Puck explores the Capitol Theatre. Image supplied.
Ghost Lights participants are required to seek permission from the copyright holder of their chosen script prior to recording and uploading a monologue, unless a work is now in the public domain.
‘Of course if you’re a writer, that’s a great opportunity to record your own monologue or to encourage your actor friends to perform it. And then of course there’s the classics from right across the globe, and there’s endless things to choose from there,’ Alexander added.
‘We’re really keen to have as many kinds of monologues as possible, in as many voices as possible.’
CREATIVE RESPONSES ENCOURAGED
Lachlan Steel, Ghost Light’s technical designer, encouraged people to respond creatively when choosing and performing a monologue to the project.

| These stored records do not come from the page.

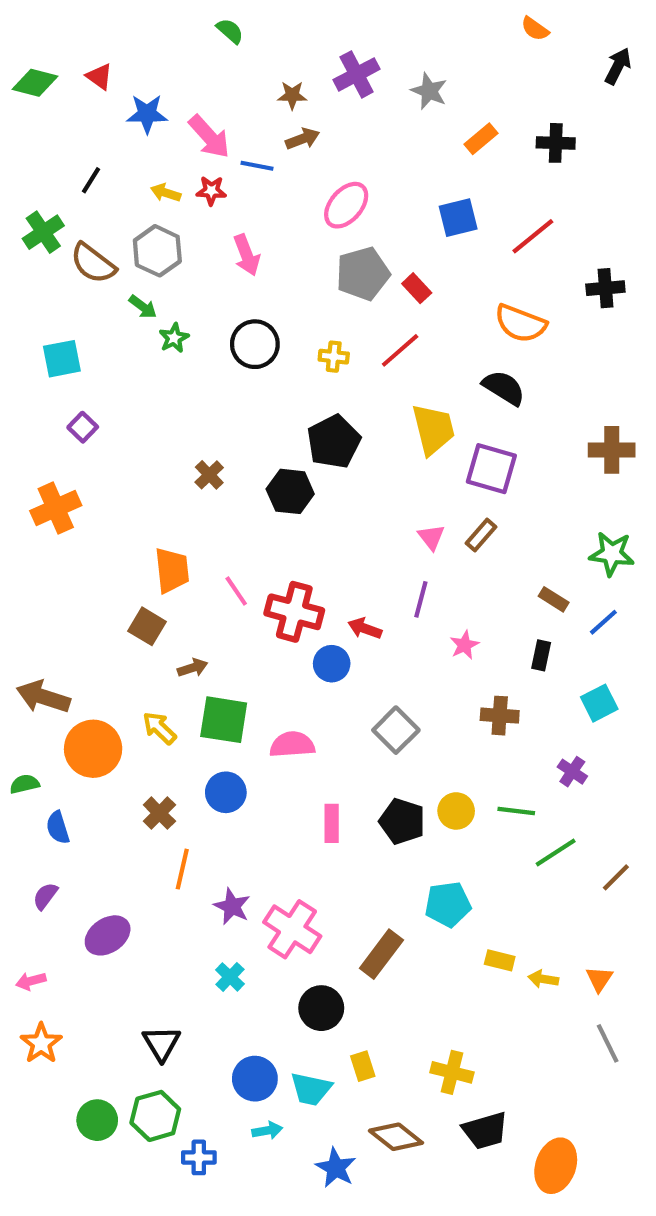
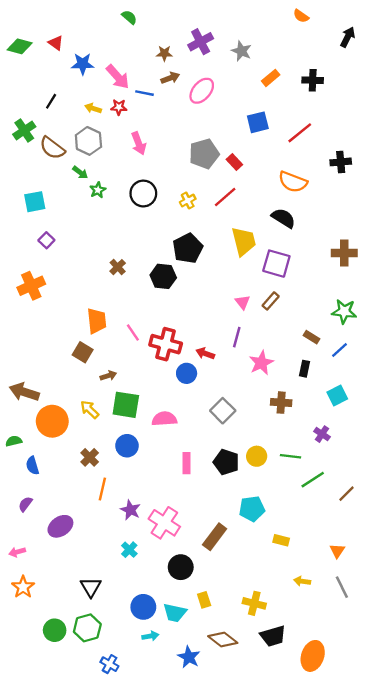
pink ellipse: (346, 205) -> (202, 91), moved
yellow cross: (334, 357) -> (188, 201), turned -35
pink star: (464, 645) -> (261, 363), size x1.5
yellow arrow: (543, 979) -> (302, 581), moved
blue cross: (199, 1157) -> (109, 664), moved, turned 30

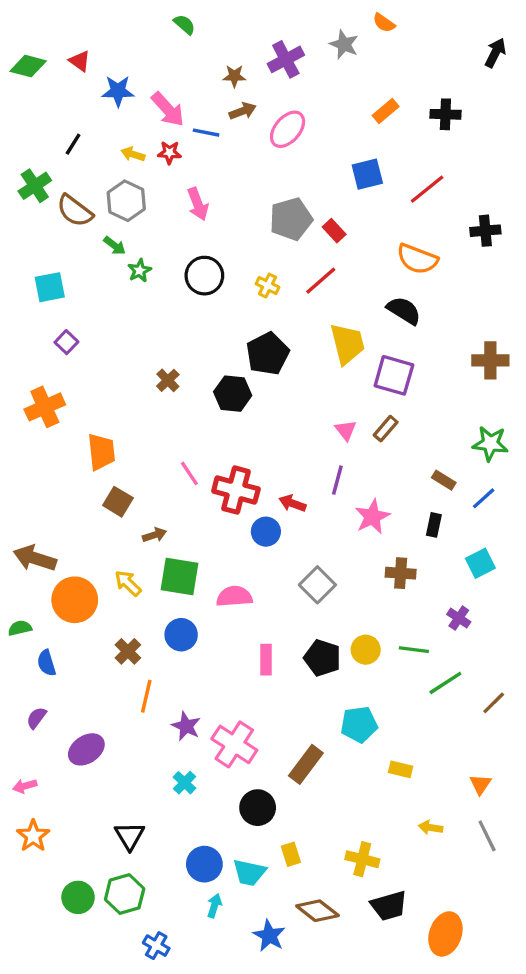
orange semicircle: (301, 16) -> (384, 23), moved
gray star: (241, 51) -> (344, 44), moved
yellow cross: (188, 201) -> (268, 286), turned -35
orange trapezoid: (97, 321) -> (101, 452), moved
cyan arrow: (150, 636) -> (214, 906), turned -63

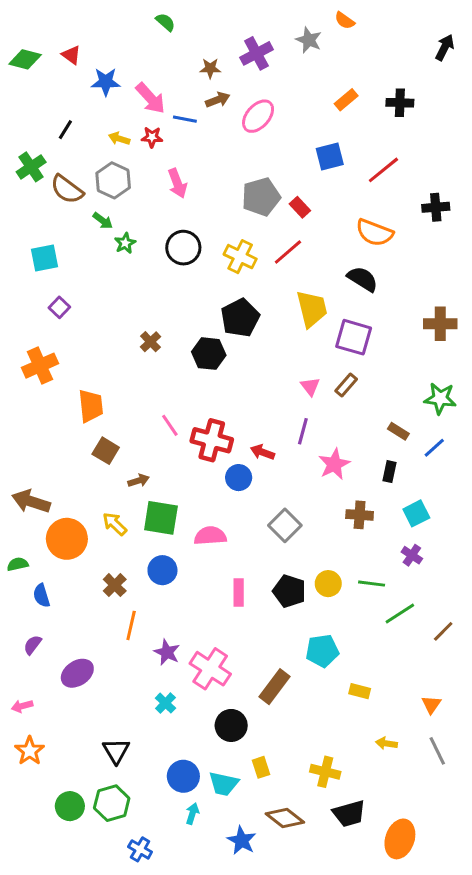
yellow cross: (268, 286) -> (240, 257), size x1.5
cyan square: (480, 563) -> (416, 513), moved

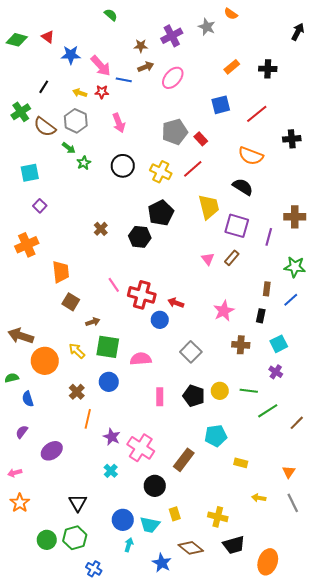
purple line: (303, 431) -> (269, 237), moved
brown rectangle: (398, 431) -> (267, 289), turned 64

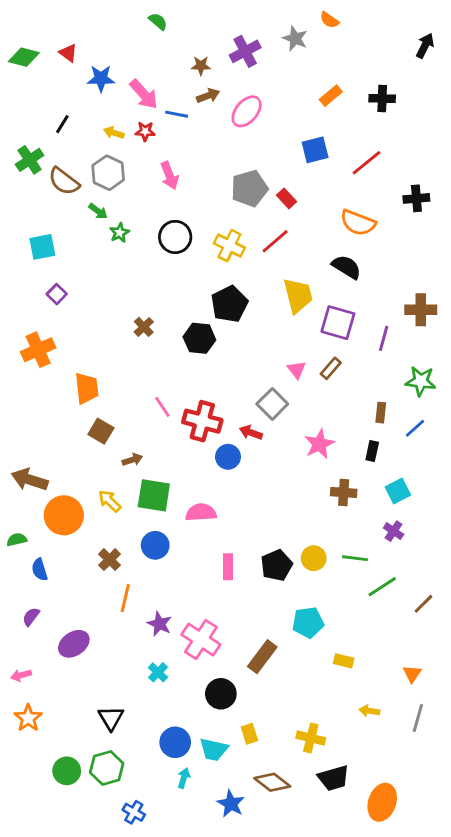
gray square: (191, 352) -> (272, 404), moved
black pentagon: (194, 396) -> (277, 565), turned 30
gray line: (293, 503) -> (418, 718), turned 42

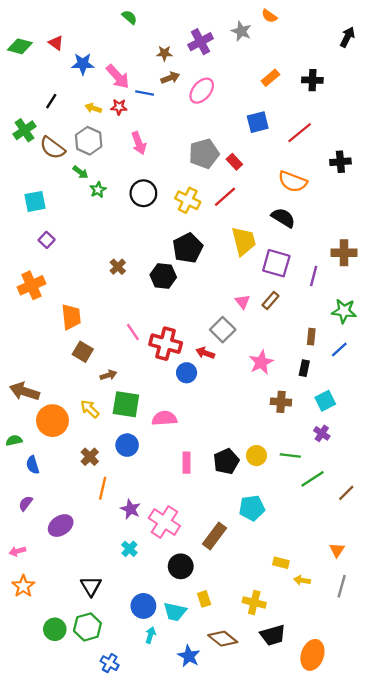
yellow rectangle: (344, 661) -> (281, 563), moved

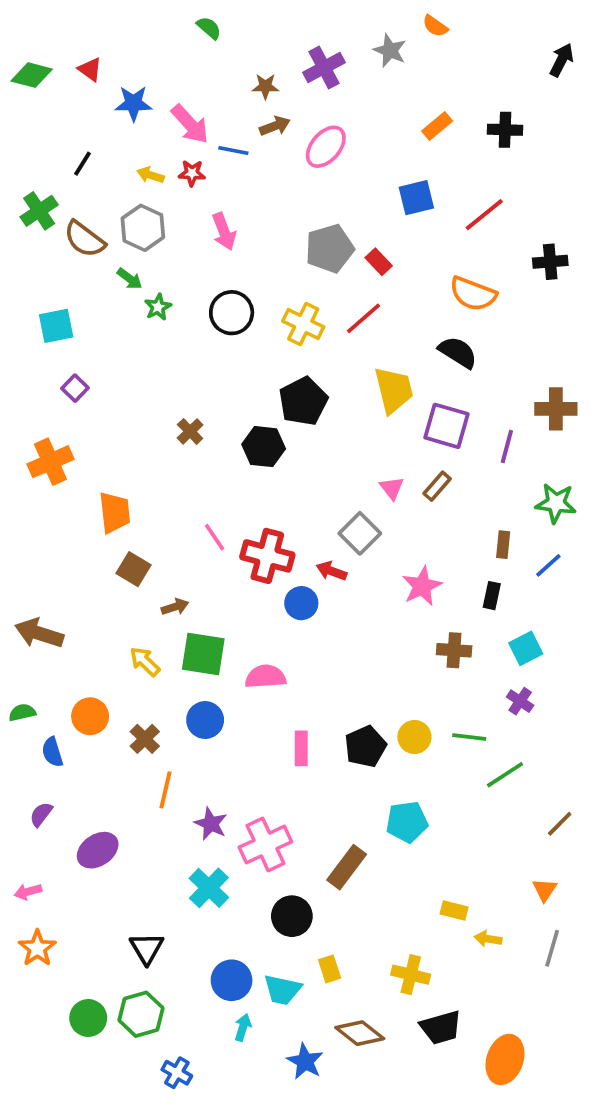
orange circle: (52, 421) -> (90, 716), moved, size x0.7
brown line: (346, 493) -> (560, 824), moved
pink cross: (164, 522) -> (265, 844), turned 32
cyan cross: (129, 549) -> (209, 888), size x1.5

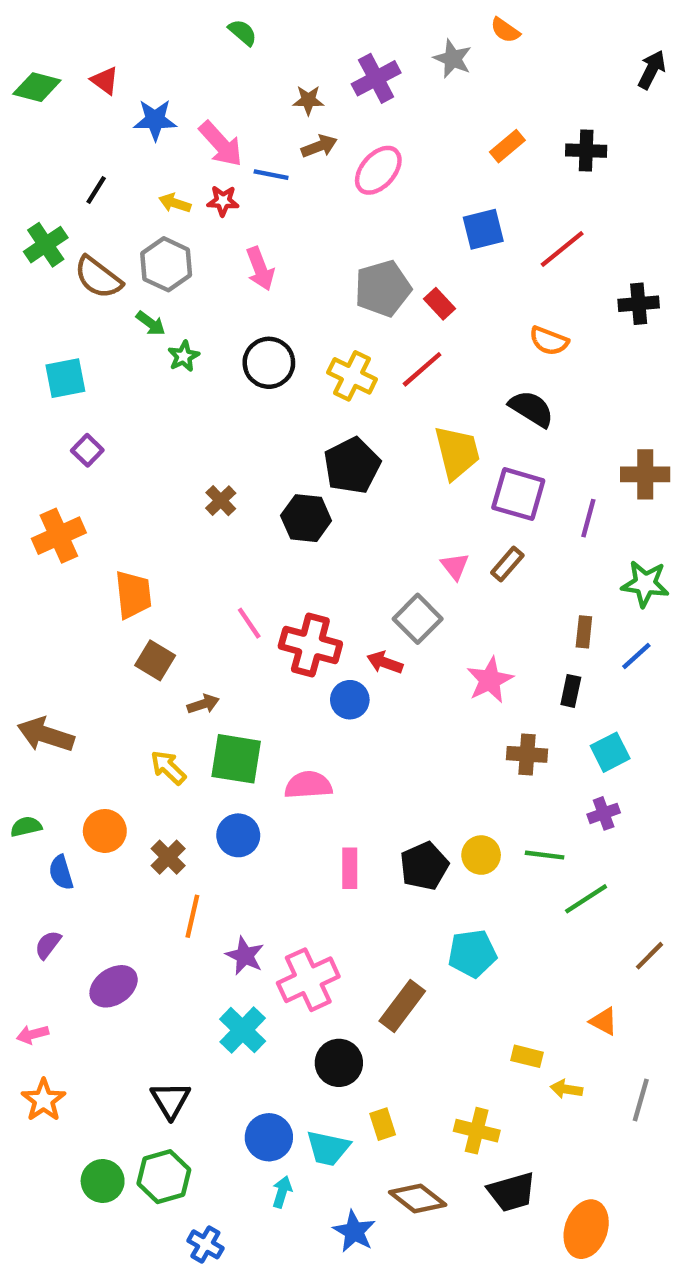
orange semicircle: (473, 294) -> (549, 341), size x0.7
purple cross: (520, 701) -> (604, 813), turned 36
orange triangle: (545, 890) -> (604, 1021), moved, turned -36

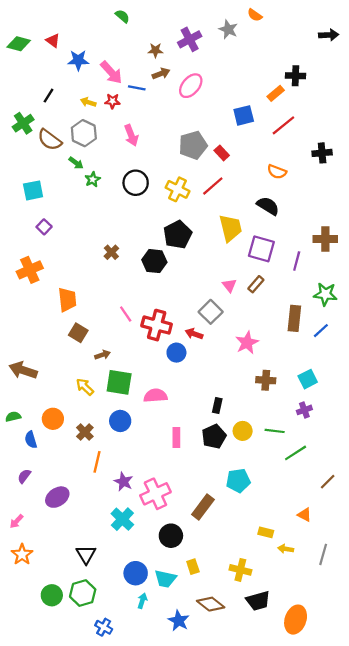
black arrow: (652, 70) -> (329, 35), turned 60
orange rectangle: (507, 146) -> (276, 93), moved
brown rectangle: (584, 632) -> (294, 318), size x1.6
black rectangle: (571, 691) -> (217, 406), moved
pink arrow: (33, 1034) -> (16, 521), turned -32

‘It’s about getting actors and performers to respond to the text in a new way now, to reflect and respond to the new circumstances we’re all experiencing. We want people submitting monologues for Instagram, which will become kind of like a curated area for people to get their work out there while we’re not working,’ he said.

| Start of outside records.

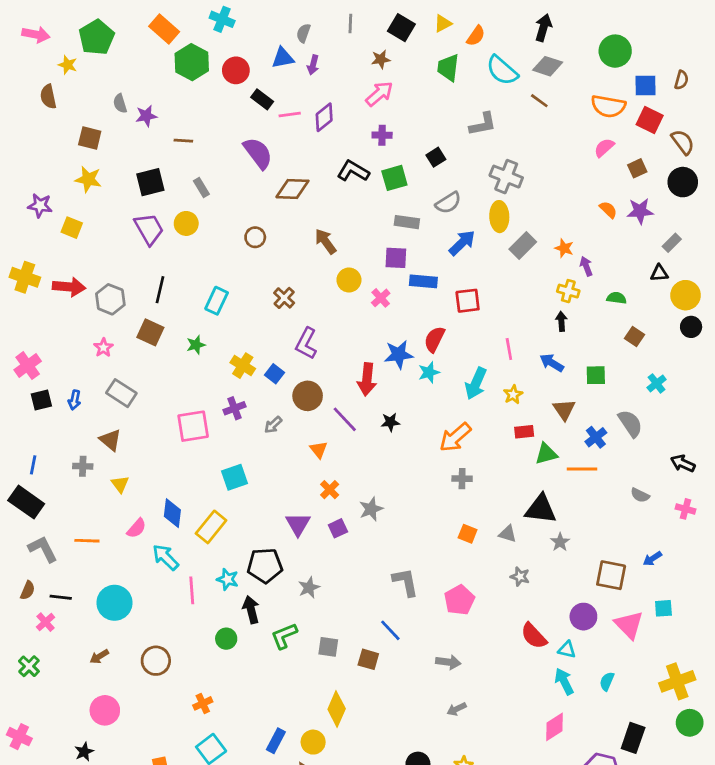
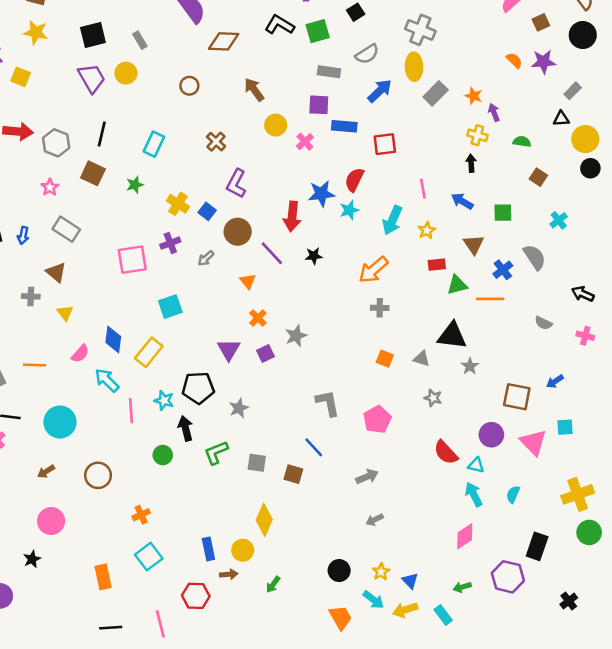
gray arrow: (448, 662) -> (367, 477), turned -30
blue rectangle: (276, 741) -> (208, 549), turned -40

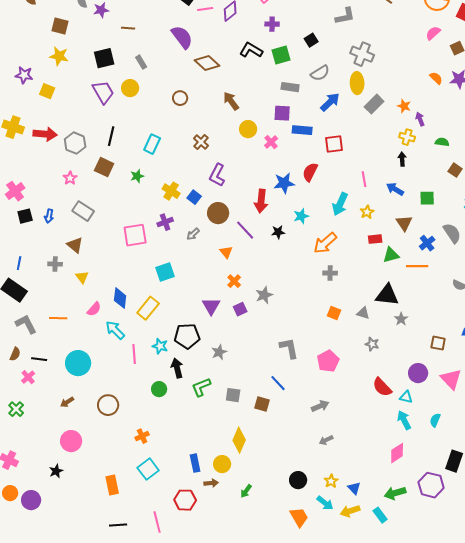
brown diamond: (224, 41) -> (207, 63), turned 40
cyan star: (349, 210) -> (301, 216), moved
brown square: (517, 397) -> (438, 343), size x0.7
green arrow: (462, 587) -> (395, 493), size x1.5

Giving students access to venues like Sydney’s Capitol Theatre, and filming live – albeit while respecting social distancing protocols – means that the finished production of Ghost Lights will be a high-quality production despite the challenges of lockdown.
‘Social distancing has probably been our biggest challenge,’ Steel said. ‘A lot of what we do requires close personal contact with another person – you’re miking up an actor and capturing audio; you’re all crowding around the camera to see the screen. So it’s been those sorts of things that we’ve had to kind of re-evaluate – how do we mitigate the risks of what we do?
‘And going into the next few weeks, it’s now about how we stage a theatre production when most of us have never live-streamed one before, especially at NIDA. We do archivals, obviously, but we don’t really do anything that goes live as part of our courses. And so it’s been a really great learning experience for us all,’ he continued.
‘We’re all learning constantly about what technology there is that we can use, and how we can use it to get our message and our story out to the world.’
How to participate
For Instagram, participate in Ghost Lights by preparing a monologue, record yourself performing it, and upload it to social media using the hashtags #ghostlightscommunity and #ghostlights2020.
For Facebook, NIDA’s provocation asks participants to answer the questions: What does theatre and live performance mean to you? What would it mean to be back in an audience again? Responses can be made in a variety of media: as a video response, as a poem, a photograph or a drawing. Participants may wish to describe their favourite plays and playwrights or explain why they miss their local theatre.
Don’t forget to tag a friend as well as NIDA’s page @ghostlights2020 and use the hashtags #ghostlightscommunity and #ghostlights2020. Everyone is welcome to respond and help create a community – a virtual ghost light – to keep Australian theatres alive.
Each week, all submissions go into the draw to see the final Ghost Lights performance at NIDA’s Parade Theatre.